Por que ele não aceitava logo para eu parar de corar?

- Não vou aceitar, Bella – disse, firme.

- Mas... – gaguejei. – Eu não posso aceitar!

- Por que não?

Eu sempre fui acostumada a pagar as minhas contas. Charlie nunca foi rico e por isso eu tive que aprender a me virar. Estudava e trabalhava. Sempre foi assim.

Eu não estava acostumada a pessoas querendo pagar para mim tudo o tempo todo.

- Por favor – pedi. – Eu me sentiria melhor.

Seus olhos se estreitaram.

- Só dessa vez? – Seus olhos verdes voltaram intensos para mim. – Por favor?

Mordi o lábio inferior e desviei os olhos.

Derrotada, voltei a guardar meu dinheiro na mochila, tentando ignorar o sorriso vitorioso de Edward.

- Vamos? – disse.

Ele sorriu durante todo o caminho e depois que começou a falar sobre os livros que comprou, comecei a sorrir também.

Até chegarmos a casa dele.

- Obrigada por tudo, Edward – murmurei. – E mais uma vez, desculpe-me...

Ele pegou minhas mãos nas suas e elas pareciam minúsculas ali.

- Tudo bem – sorriu. – Eu quero estar na sua vida, Bella. Afinal, você é uma pessoa adorável. E se for como amigo será.

Não entendi bem o que ele quis dizer, mas assenti.

- Obrigada – ri. – Por tudo.

- Disponha – piscou. – A gente se vê.

Acenei mais uma vez e saí do carro, esperando o carro sair e adentrando a casa.

Tranquei a porta e me virei, já tateando até achar o interruptor.

Acendi a luz e já segui para a cozinha, colocando a água para esquentar enquanto cantarolava uma música qualquer.

De repente, senti uma presença que fez meu corpo todo paralisar. Os pelos de meu corpo arrepiaram e eu tremi.
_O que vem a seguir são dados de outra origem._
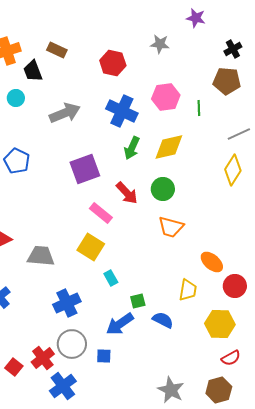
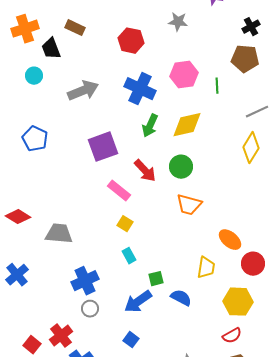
yellow square: (91, 247) -> (125, 224), moved, size x0.6
gray circle: (72, 344) -> (90, 309), moved, size x0.6
blue square: (104, 356) -> (131, 340), moved, turned 35
red semicircle: (231, 358) -> (232, 336), moved

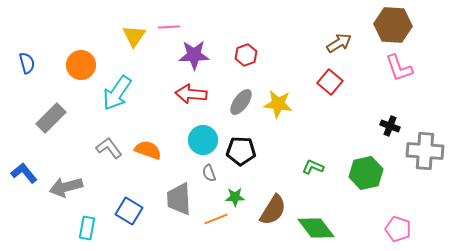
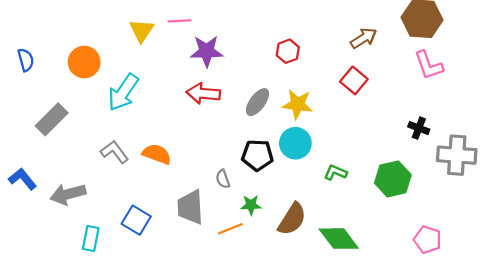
red hexagon: (246, 55) -> (288, 51), moved
cyan circle: (203, 140) -> (295, 143), moved

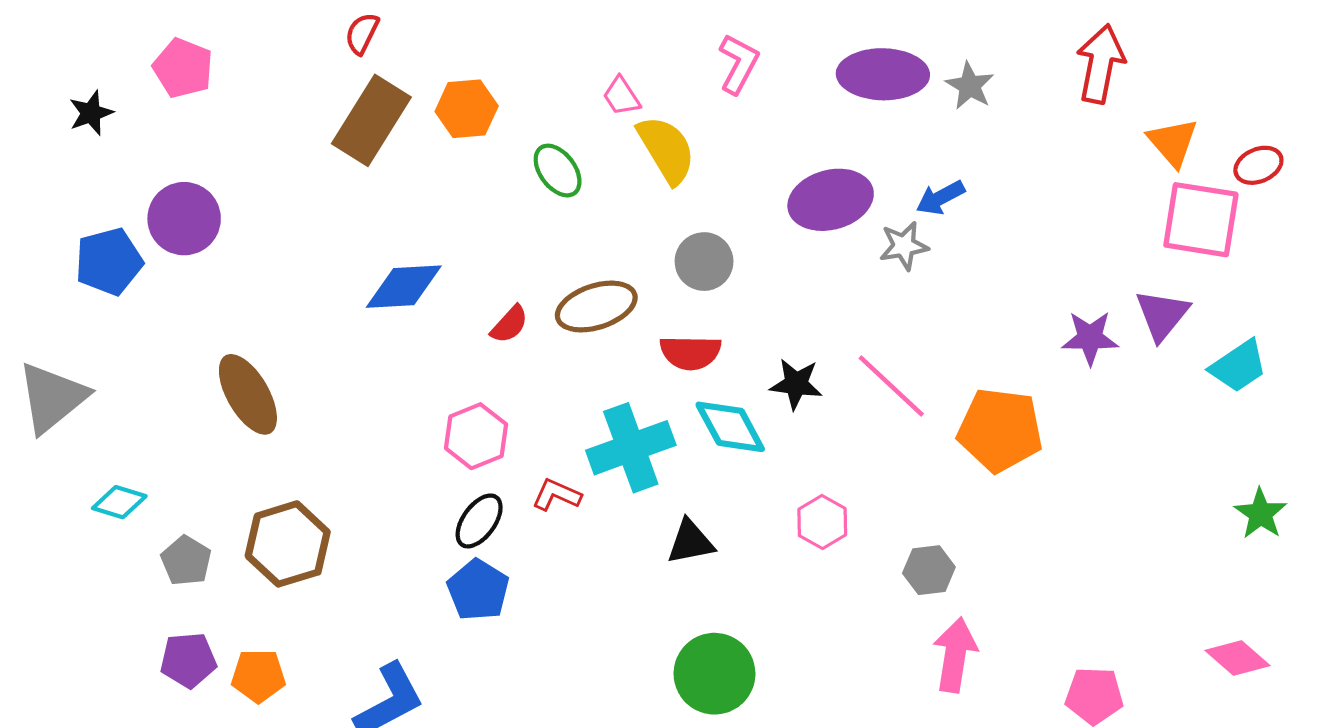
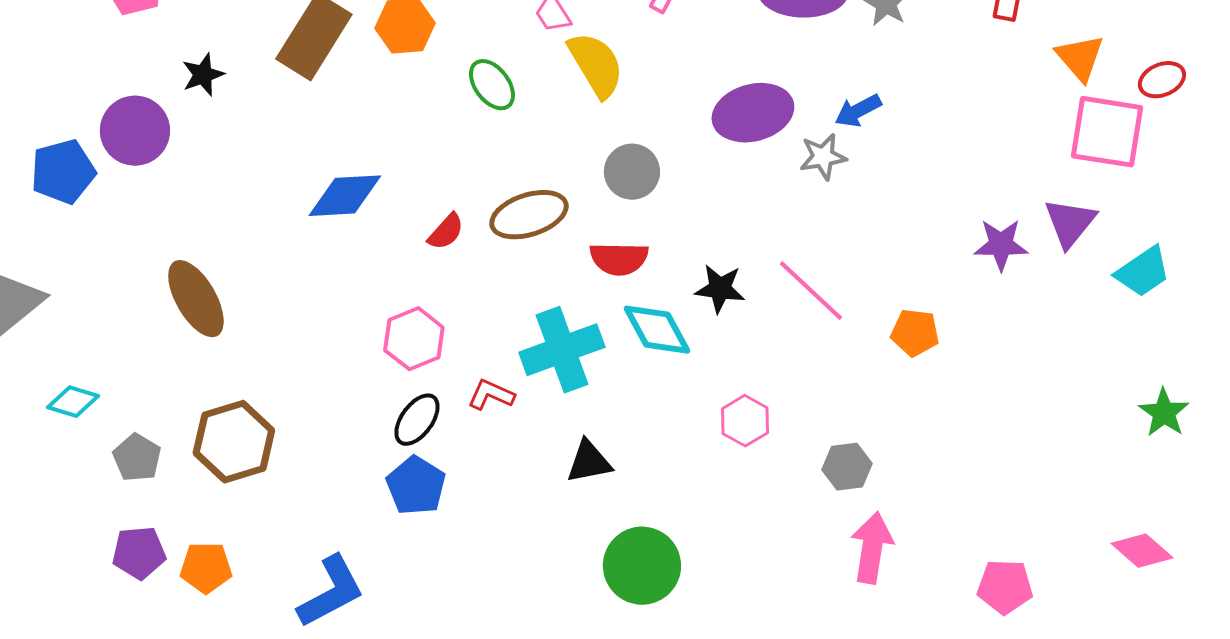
black star: (91, 113) -> (203, 75), moved
orange pentagon: (1000, 430) -> (915, 333), size x0.6
black triangle: (690, 542) -> (589, 462), moved

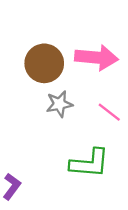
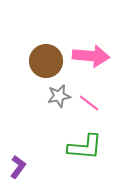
pink line: (109, 112) -> (89, 103), moved

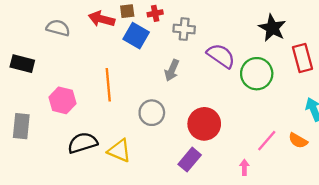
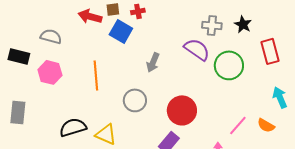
gray semicircle: (58, 28) -> (51, 36), moved
black star: (272, 28) -> (243, 24), size x0.7
gray cross: (184, 29) -> (212, 25), moved
pink hexagon: (62, 100) -> (50, 72), moved

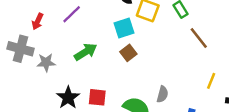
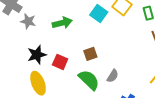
cyan square: (124, 28) -> (99, 14), turned 36
brown square: (128, 53) -> (90, 54), moved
- Vejo que está feliz Isabella. – Riley disse.

Eu me virei, sem saber o que dizer.

- Surpresa, querida? – indagou, sorrindo, seus olhos quase se fechando. – Eu resolvi voltar da viagem um pouquinho mais cedo.

Ele estava bêbado.

- E enquanto eu estava aqui... – continuou, se aproximando. – Eu achei umas coisinhas bem interessantes.

Eu não conseguia me mexer, nem dizer nada.

Estava congelada, tomada pelo choque.

Eu me preparara psicologicamente para a volta dele dali a quase uma semana, não agora.

E ele estava bêbado.

- Que casaco masculino é aquele no nosso quarto, Isabella? – indagou.

Tremi.

O casaco que Edward me emprestara e eu me esquecera de devolver.

Lágrimas tomaram meus olhos.

- E acho que você dormiu fora também, não dormiu? Roupas diferentes tomando conta de suas coisas... Por quê? Achou que eu não iria descobrir?

A mão dele adentrou minha nuca, puxando meus cabelos e consequentemente minha cabeça tombou para trás. Seus olhos eram gélidos.

E eu temi.

- Riley... – gaguejei.

Eu não sei qual tapa me atingiu primeiro, mas sei que doeu. São em lugares, como sempre, que ninguém pode ver. Não entendi por que ele evitou os ombros, atingindo do estômago para baixo.

Em algum momento, o sono pareceu tomar conta de Riley e ele me largou ali, na cozinha.

Sozinha, com lágrimas nos olhos e dor.